Reel Advice from the Video Store Guy
By Steve Anderson
October 1st, 2018

Children of the Corn: Runaway

Children of the Corn: Runaway
Directed by John Gulager
Written by Joel Soisson
Starring Marci Miller, Jake Ryan Scott, Sara Moore
82 m

Well, now that we've concluded our run through the latest round of After Dark, it's time to branch off into something new. And with Halloween closing in on us, how about we check out something that quite possibly shouldn't exist? Oh yeah. We've got the latest Children of the Corn sequel on tap, and I never thought I'd write that phrase again. So pop some corn and chance the wrath of He Who Walks Behind the Rows because it's time for Children of the Corn: Runaway.

This time, we join up with a young lady named Ruth who, as so often happens, has just come up pregnant. The problem is that Ruth happens to live among a bunch of child psychopaths out in the midwest.
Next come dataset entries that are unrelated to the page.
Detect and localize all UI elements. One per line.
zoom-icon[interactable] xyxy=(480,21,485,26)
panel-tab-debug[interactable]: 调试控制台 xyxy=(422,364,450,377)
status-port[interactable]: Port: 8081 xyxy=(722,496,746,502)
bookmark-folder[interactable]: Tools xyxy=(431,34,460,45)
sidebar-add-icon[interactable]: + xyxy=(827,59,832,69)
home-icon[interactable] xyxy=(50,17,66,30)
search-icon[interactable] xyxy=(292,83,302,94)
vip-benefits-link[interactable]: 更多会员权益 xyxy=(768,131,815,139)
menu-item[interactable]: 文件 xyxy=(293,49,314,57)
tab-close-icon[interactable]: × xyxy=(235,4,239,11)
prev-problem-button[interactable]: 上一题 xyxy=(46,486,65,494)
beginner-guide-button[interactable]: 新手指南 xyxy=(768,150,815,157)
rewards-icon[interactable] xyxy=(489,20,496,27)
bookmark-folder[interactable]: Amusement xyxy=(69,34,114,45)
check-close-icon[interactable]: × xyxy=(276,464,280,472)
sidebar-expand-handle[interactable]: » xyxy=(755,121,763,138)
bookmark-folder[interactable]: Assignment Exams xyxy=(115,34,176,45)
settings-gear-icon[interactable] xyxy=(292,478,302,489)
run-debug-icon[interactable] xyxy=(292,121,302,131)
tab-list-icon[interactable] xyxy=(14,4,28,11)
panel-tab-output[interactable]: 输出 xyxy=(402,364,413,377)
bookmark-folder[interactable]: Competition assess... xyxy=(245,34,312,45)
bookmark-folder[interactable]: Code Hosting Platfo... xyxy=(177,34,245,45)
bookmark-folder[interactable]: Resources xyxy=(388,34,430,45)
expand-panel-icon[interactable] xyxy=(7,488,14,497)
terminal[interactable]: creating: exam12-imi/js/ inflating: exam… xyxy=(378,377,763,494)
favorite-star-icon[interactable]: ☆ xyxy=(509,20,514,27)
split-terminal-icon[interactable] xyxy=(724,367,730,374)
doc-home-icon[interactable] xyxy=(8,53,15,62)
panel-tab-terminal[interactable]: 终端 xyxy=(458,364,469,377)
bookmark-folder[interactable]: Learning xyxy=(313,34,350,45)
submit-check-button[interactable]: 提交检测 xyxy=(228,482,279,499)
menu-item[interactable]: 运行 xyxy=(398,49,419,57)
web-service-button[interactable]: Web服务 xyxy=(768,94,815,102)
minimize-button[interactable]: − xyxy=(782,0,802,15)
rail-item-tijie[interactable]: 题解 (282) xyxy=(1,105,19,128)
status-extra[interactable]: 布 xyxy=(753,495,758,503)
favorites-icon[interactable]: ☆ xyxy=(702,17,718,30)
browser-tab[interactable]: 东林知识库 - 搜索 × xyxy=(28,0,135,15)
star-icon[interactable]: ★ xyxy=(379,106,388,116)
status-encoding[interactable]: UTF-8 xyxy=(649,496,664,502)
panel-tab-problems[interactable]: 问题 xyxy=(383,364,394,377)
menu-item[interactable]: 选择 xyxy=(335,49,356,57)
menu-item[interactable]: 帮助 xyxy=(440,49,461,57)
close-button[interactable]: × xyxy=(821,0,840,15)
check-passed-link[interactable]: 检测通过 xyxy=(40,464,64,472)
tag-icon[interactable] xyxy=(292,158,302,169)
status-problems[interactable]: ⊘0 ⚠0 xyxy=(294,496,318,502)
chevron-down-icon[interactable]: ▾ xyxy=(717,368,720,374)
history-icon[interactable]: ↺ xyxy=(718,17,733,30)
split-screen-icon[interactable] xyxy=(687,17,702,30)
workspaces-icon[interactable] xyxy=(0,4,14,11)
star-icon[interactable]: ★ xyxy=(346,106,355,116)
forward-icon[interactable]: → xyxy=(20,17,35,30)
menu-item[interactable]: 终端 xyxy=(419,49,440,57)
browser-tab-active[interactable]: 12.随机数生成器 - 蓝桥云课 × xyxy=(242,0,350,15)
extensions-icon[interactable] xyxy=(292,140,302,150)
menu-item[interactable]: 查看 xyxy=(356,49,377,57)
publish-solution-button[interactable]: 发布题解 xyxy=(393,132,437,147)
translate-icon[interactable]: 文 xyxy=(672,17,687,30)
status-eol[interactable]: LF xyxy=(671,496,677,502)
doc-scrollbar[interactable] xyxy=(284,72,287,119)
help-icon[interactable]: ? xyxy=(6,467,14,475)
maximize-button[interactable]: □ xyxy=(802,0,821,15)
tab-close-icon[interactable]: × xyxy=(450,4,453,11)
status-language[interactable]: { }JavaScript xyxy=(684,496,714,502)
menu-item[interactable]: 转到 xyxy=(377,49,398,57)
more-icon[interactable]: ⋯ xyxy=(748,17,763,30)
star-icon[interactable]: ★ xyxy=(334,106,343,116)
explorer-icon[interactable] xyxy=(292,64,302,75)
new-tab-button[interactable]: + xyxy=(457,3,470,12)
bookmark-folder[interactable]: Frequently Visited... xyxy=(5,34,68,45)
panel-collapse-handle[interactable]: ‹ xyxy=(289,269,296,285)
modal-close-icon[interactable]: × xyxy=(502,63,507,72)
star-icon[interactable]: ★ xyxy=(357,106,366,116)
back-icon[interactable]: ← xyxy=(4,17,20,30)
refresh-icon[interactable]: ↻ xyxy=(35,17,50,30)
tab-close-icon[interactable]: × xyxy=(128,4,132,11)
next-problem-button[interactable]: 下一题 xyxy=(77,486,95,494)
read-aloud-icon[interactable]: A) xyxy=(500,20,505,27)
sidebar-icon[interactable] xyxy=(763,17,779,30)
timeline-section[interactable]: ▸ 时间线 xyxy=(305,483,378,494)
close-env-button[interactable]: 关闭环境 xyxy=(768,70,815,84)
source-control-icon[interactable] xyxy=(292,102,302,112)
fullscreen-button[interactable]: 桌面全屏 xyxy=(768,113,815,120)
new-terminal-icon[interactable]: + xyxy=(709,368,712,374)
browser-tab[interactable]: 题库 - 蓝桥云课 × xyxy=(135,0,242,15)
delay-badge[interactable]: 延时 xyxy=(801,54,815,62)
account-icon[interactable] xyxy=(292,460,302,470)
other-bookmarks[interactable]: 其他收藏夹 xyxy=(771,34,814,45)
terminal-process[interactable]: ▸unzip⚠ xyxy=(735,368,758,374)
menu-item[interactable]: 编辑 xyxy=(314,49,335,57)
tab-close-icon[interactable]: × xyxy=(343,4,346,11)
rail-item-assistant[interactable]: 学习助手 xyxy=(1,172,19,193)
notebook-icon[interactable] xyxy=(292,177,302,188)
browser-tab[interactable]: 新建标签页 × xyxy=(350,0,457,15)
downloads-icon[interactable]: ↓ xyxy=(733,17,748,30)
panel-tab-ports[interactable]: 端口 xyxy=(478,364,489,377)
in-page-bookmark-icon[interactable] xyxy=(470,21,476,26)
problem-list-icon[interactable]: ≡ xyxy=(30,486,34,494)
Ruth bugs right out of Gatlin--which you won't actually know about until most of the movie has finished--and starts jumping around from place to place. She lands in Oklahoma, but with something hot on her heels. Now, she has to protect herself and her son from the horrors she knew as a little girl lest whatever it is take her son with it.
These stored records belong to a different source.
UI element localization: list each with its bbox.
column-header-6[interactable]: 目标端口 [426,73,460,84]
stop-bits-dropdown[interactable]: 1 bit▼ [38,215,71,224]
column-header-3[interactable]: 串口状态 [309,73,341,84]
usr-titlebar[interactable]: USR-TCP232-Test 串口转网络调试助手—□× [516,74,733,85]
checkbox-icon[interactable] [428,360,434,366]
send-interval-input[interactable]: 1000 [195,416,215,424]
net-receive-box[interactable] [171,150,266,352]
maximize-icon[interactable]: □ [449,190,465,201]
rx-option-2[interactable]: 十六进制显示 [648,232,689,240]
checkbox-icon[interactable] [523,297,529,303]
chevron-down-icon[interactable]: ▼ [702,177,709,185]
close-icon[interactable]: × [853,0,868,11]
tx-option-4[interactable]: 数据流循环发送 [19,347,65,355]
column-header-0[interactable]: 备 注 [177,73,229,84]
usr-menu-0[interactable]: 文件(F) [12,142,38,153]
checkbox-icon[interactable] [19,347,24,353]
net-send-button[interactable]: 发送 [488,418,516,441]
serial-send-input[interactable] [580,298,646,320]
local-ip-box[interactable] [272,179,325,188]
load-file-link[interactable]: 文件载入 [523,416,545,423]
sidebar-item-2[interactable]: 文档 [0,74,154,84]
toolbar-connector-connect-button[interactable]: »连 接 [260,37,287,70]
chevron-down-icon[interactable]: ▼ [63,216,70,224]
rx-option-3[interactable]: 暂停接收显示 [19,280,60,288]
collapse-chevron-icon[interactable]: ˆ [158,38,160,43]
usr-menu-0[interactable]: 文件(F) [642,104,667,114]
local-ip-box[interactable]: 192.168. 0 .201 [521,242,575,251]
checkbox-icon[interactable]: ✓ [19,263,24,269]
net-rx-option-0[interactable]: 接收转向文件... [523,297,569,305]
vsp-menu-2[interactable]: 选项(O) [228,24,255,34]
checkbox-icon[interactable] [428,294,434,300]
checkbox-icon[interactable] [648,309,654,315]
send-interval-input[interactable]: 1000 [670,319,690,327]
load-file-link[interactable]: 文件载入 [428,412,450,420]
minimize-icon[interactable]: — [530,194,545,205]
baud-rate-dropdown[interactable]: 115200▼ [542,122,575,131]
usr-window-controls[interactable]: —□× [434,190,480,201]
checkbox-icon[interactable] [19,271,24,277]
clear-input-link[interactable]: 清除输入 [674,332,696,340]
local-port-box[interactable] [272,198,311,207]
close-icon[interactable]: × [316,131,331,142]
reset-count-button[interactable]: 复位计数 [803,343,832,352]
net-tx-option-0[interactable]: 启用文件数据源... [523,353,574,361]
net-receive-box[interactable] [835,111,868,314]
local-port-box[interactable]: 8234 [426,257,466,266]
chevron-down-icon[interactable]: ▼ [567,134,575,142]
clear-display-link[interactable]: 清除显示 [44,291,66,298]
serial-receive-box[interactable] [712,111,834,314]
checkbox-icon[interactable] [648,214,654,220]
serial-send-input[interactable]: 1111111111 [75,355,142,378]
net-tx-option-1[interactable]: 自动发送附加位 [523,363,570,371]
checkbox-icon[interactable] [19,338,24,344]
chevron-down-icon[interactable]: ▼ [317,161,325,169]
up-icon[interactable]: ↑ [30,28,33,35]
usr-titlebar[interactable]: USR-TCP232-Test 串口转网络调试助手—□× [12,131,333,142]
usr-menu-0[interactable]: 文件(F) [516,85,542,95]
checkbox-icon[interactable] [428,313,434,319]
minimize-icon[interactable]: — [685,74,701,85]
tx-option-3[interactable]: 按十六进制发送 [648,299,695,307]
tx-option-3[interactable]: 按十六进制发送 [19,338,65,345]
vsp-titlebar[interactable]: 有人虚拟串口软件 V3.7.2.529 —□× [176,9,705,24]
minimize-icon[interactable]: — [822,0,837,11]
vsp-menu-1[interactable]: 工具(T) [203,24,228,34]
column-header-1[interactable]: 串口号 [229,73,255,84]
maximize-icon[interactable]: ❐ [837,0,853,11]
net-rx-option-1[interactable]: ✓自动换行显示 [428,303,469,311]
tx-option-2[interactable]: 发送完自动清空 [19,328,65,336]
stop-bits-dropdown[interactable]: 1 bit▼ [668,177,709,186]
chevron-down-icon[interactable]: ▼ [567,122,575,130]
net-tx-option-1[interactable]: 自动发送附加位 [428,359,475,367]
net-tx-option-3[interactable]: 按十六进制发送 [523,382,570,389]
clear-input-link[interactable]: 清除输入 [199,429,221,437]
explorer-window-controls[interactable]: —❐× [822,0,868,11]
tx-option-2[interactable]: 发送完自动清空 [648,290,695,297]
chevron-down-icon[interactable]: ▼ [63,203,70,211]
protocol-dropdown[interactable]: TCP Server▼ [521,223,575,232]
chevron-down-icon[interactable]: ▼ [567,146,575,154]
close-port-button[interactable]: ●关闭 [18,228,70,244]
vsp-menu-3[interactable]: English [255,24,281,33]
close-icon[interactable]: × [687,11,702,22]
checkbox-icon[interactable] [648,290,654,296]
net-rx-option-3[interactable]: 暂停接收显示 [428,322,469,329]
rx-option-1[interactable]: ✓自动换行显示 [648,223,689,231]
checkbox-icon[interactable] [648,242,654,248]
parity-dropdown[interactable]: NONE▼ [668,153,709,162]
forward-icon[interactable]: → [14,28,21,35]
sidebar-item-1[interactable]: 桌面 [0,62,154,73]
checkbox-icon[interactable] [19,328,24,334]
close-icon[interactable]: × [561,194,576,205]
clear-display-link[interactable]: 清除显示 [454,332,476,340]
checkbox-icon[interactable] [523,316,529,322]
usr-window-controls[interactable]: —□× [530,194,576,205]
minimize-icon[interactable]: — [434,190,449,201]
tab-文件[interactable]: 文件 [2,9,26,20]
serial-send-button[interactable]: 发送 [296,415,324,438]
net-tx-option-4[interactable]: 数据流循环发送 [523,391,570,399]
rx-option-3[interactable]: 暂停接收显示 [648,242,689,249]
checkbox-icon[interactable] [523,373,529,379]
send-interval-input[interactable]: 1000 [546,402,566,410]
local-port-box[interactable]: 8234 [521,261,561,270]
I admit, I was surprised by the early going on this one. It set itself up surprisingly well, and started building suspense and mood from go. Some real surprises showed up, which was actually more than I expected. Considering it's been fully eight years since the last one--Children of the Corn: Genesis, no less--there's something of a new perspective in horror, and it's proving somewhat interesting.

Yet at the same time, it watches a lot like the older ones, and that may be a lot of what seems so surprisingly fresh about this. This is a by-the-numbers Children of the Corn sequel, and it's been so long since I've seen a by-the-numbers slasher flick that hadn't already been made 10 or more years ago, it's actually come back around to looking fresh and novel. This is a gravely unnerving sensation.
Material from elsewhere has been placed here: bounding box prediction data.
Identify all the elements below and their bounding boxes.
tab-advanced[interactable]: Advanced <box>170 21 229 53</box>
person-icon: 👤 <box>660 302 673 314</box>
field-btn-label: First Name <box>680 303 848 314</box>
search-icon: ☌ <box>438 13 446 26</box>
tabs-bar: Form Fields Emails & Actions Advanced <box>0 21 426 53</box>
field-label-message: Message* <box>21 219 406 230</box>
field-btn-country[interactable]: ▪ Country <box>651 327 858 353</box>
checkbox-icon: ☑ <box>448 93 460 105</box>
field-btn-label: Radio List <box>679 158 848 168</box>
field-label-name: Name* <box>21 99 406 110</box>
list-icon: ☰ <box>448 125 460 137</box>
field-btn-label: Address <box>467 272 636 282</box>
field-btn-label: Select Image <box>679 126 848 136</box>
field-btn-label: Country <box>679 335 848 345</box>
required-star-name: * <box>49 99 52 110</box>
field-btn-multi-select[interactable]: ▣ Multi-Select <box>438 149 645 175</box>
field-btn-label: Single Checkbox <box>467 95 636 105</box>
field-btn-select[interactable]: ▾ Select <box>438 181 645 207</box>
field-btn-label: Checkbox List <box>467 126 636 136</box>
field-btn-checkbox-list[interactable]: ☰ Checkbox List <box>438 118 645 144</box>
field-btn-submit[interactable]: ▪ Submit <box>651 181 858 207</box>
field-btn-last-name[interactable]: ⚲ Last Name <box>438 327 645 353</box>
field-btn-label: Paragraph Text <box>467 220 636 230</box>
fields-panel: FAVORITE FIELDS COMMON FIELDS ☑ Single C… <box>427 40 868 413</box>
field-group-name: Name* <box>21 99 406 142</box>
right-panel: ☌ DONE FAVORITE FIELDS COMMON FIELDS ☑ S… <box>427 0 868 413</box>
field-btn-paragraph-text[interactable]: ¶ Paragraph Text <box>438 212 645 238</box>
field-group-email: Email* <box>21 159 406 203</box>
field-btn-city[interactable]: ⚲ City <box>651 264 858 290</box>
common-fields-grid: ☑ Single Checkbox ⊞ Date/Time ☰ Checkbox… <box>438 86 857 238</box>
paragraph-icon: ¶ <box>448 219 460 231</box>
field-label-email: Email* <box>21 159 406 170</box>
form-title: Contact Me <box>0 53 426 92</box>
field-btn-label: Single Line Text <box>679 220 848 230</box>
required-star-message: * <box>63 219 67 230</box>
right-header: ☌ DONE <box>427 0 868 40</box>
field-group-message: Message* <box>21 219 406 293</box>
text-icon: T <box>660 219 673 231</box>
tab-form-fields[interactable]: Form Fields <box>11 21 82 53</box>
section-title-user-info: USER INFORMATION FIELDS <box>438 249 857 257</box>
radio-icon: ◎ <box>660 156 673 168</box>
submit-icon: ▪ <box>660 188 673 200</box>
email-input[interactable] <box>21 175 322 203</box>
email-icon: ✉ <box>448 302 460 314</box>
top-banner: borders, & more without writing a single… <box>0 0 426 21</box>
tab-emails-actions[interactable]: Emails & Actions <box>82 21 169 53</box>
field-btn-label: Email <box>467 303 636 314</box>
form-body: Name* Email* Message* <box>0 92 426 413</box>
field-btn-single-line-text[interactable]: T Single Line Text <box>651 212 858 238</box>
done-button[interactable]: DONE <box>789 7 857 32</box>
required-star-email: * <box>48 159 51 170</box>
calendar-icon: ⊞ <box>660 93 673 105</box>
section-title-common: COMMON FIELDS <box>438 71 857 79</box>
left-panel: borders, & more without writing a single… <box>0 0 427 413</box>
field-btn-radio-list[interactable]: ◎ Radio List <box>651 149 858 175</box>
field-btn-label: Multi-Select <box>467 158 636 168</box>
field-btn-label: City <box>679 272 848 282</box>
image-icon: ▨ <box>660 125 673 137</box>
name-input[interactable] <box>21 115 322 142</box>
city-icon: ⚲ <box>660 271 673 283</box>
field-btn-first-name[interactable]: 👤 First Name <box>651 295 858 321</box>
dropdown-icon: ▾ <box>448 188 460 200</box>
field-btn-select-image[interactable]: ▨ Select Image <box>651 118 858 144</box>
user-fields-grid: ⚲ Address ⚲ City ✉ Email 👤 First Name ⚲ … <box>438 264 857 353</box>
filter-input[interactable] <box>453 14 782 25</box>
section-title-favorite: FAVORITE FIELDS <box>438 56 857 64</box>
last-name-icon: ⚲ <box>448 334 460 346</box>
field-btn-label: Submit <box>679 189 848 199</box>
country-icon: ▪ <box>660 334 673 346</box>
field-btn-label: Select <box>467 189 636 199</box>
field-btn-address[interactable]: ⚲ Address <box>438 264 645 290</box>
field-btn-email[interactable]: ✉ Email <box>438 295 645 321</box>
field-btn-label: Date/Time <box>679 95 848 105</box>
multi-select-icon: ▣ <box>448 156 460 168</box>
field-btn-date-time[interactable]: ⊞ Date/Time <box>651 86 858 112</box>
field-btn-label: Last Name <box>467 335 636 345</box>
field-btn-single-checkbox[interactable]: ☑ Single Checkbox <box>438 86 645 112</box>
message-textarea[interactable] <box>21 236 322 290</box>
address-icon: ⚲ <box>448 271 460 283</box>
The ending, meanwhile, is actually a pretty substantial surprise. Let's just put it this way; it all comes surprisingly full-circle. You'll also want to stick around through the credits for another little surprise. I won't give it away, but I think we just got our best look yet at a certain something that, before, was largely an abstraction.

Special features include your choice of English or Spanish subtitles, and one deleted scene with the bizarre title "Found a Rabbit."

If you want to see what horror looked like about 20 years or so ago, then get your hands on a copy of Children of the Corn: Runaway. This is pretty much it, except with much better video quality. Since it hasn't been done in so long, this format takes on a new and surprisingly vivid life. It's still an old retread, but it's a retread of a tire that's been pretty much off the market for decades.